Entries provided:
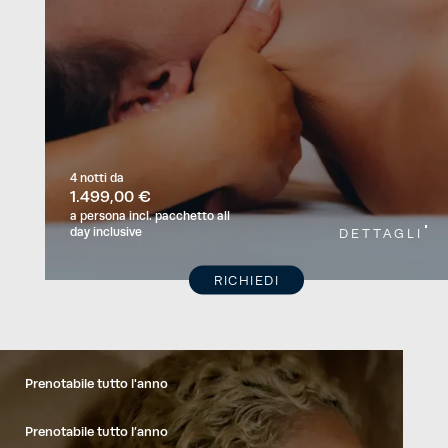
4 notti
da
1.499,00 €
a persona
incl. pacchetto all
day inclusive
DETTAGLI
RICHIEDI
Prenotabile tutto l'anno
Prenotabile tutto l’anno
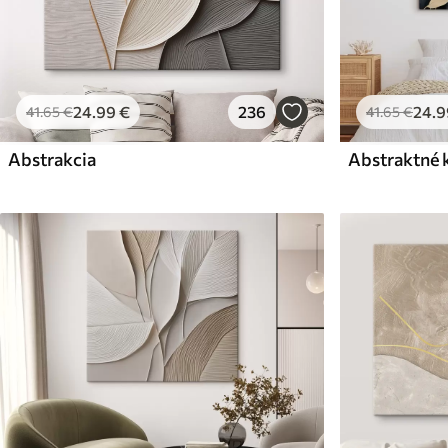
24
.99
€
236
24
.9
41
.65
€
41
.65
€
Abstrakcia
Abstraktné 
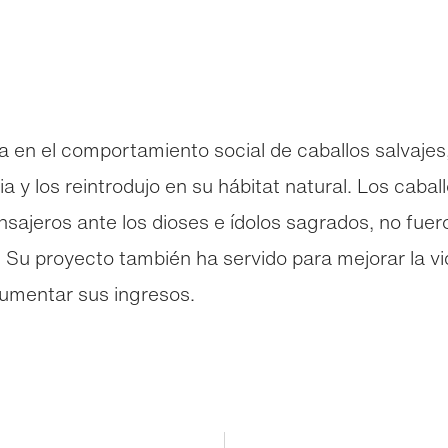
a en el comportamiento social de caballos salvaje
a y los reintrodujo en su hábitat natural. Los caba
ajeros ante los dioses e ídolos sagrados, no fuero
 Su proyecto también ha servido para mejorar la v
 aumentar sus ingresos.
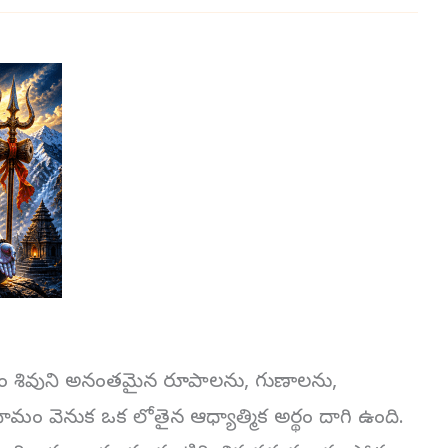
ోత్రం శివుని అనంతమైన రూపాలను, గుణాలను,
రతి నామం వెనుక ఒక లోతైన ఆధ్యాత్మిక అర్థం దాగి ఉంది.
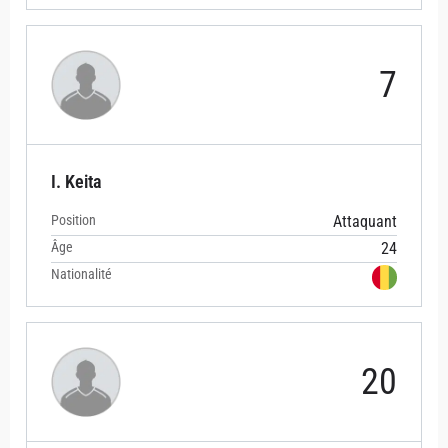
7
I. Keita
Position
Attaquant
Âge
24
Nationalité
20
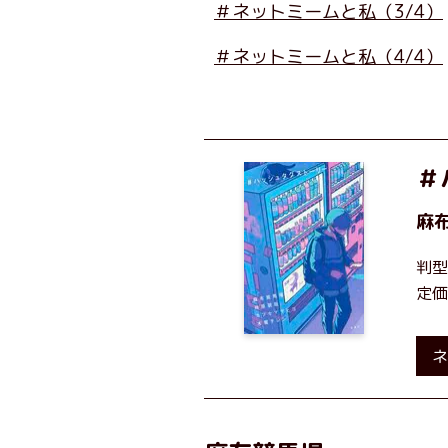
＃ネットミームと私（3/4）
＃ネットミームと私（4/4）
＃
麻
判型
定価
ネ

Problem statement: Once the pictures are set aside, write out each record exactly.

Worked solution:
4 notti
da
1.499,00 €
a persona
incl. pacchetto all
day inclusive
DETTAGLI
RICHIEDI
Prenotabile tutto l'anno
Prenotabile tutto l’anno
24
.99
€
236
24
.9
41
.65
€
41
.65
€
Abstrakcia
Abstraktné 
a en el comportamiento social de caballos salvaje
a y los reintrodujo en su hábitat natural. Los caba
ajeros ante los dioses e ídolos sagrados, no fuero
 Su proyecto también ha servido para mejorar la v
 aumentar sus ingresos.
ోత్రం శివుని అనంతమైన రూపాలను, గుణాలను,
రతి నామం వెనుక ఒక లోతైన ఆధ్యాత్మిక అర్థం దాగి ఉంది.
7
I. Keita
Position
Attaquant
Âge
24
Nationalité
20
＃ネットミームと私（3/4）
＃ネットミームと私（4/4）
＃
麻
判型
定価
ネ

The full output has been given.